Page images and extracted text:
+-------+

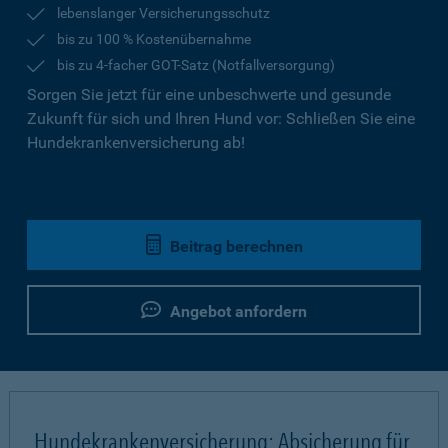
lebenslanger Versicherungsschutz
bis zu 100 % Kostenübernahme
bis zu 4-facher GOT-Satz (Notfallversorgung)
Sorgen Sie jetzt für eine unbeschwerte und gesunde
Zukunft für sich und Ihren Hund vor: Schließen Sie eine
Hundekrankenversicherung ab!
Beitrag berechnen
Angebot anfordern
Hundekrankenversicherung: Absicherung für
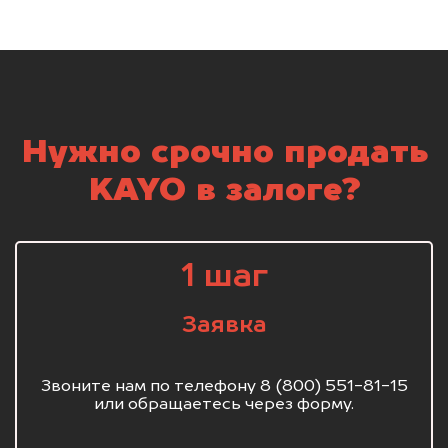
Нужно срочно продать
KAYO в залоге?
1 шаг
Заявка
Звоните нам по телефону 8 (800) 551-81-15
или обращаетесь через форму.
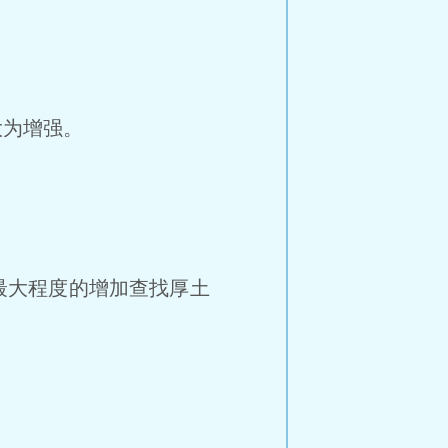
大为增强。
最大程度的增加查找厚土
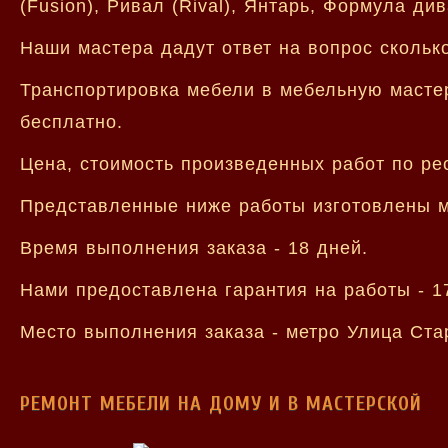
(Fusion), Ривал (Rival), Янтарь, Формула ди
Наши мастера дадут ответ на вопрос скольк
Транспортировка мебели в мебельную мастер
бесплатно.
Цена, стоимость произведенных работ по ре
Представленные ниже работы изготовлены м
Время выполнения заказа - 18 дней.
Нами предоставлена гарантия на работы - 1
Место выполнения заказа - метро Улица Ста
РЕМОНТ МЕБЕЛИ НА ДОМУ И В МАСТЕРСКОЙ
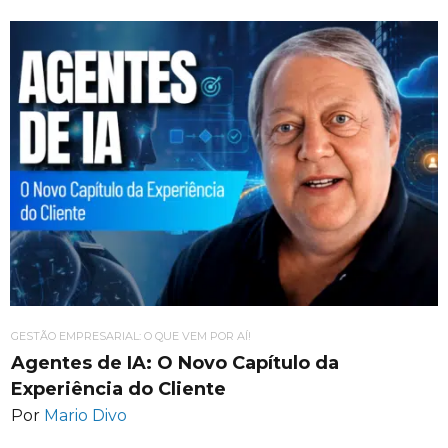
GESTÃO EMPRESARIAL: O QUE VEM POR AÍ!
Agentes de IA: O Novo Capítulo da
Experiência do Cliente
Por
Mario Divo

+-------+

● WHAT THE EXERCISE ASKS: In the answer, give only the lines from the one containing "Beitrag berechnen" through the end of the records above, each reproduced exactly. Include no pictures.

● EXERCISE RESPONSE:
Beitrag berechnen
Angebot anfordern
Hundekrankenversicherung: Absicherung für
Нужно срочно продать
KAYO в залоге?
1 шаг
Заявка
Звоните нам по телефону 8 (800) 551-81-15
или обращаетесь через форму.
大为增强。
最大程度的增加查找厚土
(Fusion), Ривал (Rival), Янтарь, Формула ди
Наши мастера дадут ответ на вопрос скольк
Транспортировка мебели в мебельную мастер
бесплатно.
Цена, стоимость произведенных работ по ре
Представленные ниже работы изготовлены м
Время выполнения заказа - 18 дней.
Нами предоставлена гарантия на работы - 1
Место выполнения заказа - метро Улица Ста
РЕМОНТ МЕБЕЛИ НА ДОМУ И В МАСТЕРСКОЙ
GESTÃO EMPRESARIAL: O QUE VEM POR AÍ!
Agentes de IA: O Novo Capítulo da
Experiência do Cliente
Por
Mario Divo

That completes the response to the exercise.